The newly nationalised energy system operator has published its advice on how the government might reach a net zero emissions electricity sector by 2030. Putting to one side whether it’s actually credible, the operator says the government will need “flexibility” in energy consumption. Flex is critical for cutting energy costs but it needs to service people rather than government targets.
There are concerns among conservatives and in the Times and the Telegraph that flex is energy rationing by another name. If you read the Sun’s story on the advice, you might think you won’t be able to boil your kettle when you want in 2030, in the name of easing pressure on the grid. A more worrying example would be hard pressed parents shifting their kids’ tea back an hour to save a few quid.
Conservatives are right to be suspicious of anything that sounds like a 1970s-style turndown, but that’s not what flex should be about. Flex and the use of smart technology is the only route back to cheaper electricity in the UK, other than the government finally deciding to stop placing levies on bills. We’ll always be a price taker on gas. Unlike France and Korea, we don’t have a fully-fledged, nationalised nuclear sector, the ability to build anything big at warp speed, nor the appetite to keep energy costs down with taxpayer cash.
Flex is how – even when we have the highest electricity prices in the world – you can still cut your car’s fuel costs by £1600 per year with smart charging. It’s how Octopus eliminates household energy bills altogether for a new house, with no change in behaviour, by using a heat pump, rooftop solar, a battery, and automatic management software. At its most basic, it’s using price signals to drive down costs, which conservatives shouldn’t fight wholesale.
At a bigger level, flex is doing things like getting supermarkets to switch off their freezers for an hour or two during peak times, without jeopardising food safety. Because costs are highest at peak demand like any other market, using technology and common sense to cut waste means big savings for everyone. Tesco alone is 1% of our national electricity consumption, so asking them to not waste electricity when it’s dearest makes sense.
But the fact is when it comes to consuming energy in a developed economy, hardly anyone is homo economicus. We expect energy to be there when we need it and many don’t think about the price. It’s becoming common practice to set appliances like dishwashers to do energy-hungry tasks overnight when prices are lower, but politicians can’t expect everyone to time everything to ease strain on the grid.
Smart technology is how we maximise flex without sacrificing convenience. Smart tech is the secret weapon we didn’t have in previous energy transitions, which were all about harnessing more energy from denser and denser fuels. The future of energy will be squeezing energy for every useful drop as efficiently as possible to eradicate waste, without even noticing we’re doing it. Genuine abundance – cheapness – through efficient consumption, regardless of the original source of energy.
Realistically, to execute the 2030 plan, the government would have to mandate smart meters yesterday and install hundreds of thousands of smart heating appliances for free.

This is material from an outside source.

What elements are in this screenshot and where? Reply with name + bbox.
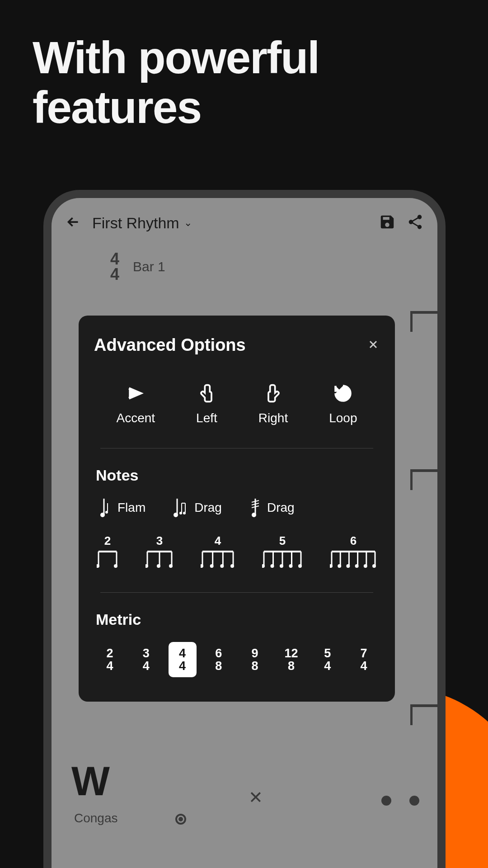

That probably won’t happen. But they should not stand in the way of consumers opting for cost-cutting technologies, as they do now.
The government should finally take action on levies. They’re out of control and they’re on bills by choice. The burden is already around getting towards £200 per household per year and will get bigger with incoming hydrogen and carbon capture levies (a scandal, given neither of those technologies will be used by households). We need reform. You can’t expect people to go smart electric while taxing the hell out of it.
We should scrap stupid planning regs that stop people installing cost-cutting technology in their own homes. That means the planning department finally scrapping the primaeval ‘one metre’ rule for heat pumps.
The electricity market needs fixing. At the moment there are no locational signals. That’s not just driving constraint costs up to billions per year, it’s also terrible for enabling bill savings through smart tech. Moving to local electricity pricing, which is how Norway and Sweden have much lower bills than we do, is vital.
And we should realign our fuel poverty programmes from a sole focus on insulation and bill support to getting cost-cutting tech into fuel poor homes. The Treasury might complain that it’s not value for money because batteries’ costs are constantly plummeting compared to a £15,000 refurb, but at least we’d make a bigger difference for those who need help the most for less money.
Adequate supply will always be important. But flex, tech, and better markets are our best hopes for really getting prices down. In an age of AI and rockets being caught by chopsticks, it isn’t as unrealistic as too many conservatives too often assume, especially when smart appliances are already now commonplace in many households.
We should support flex, as long as it serves the consumer first.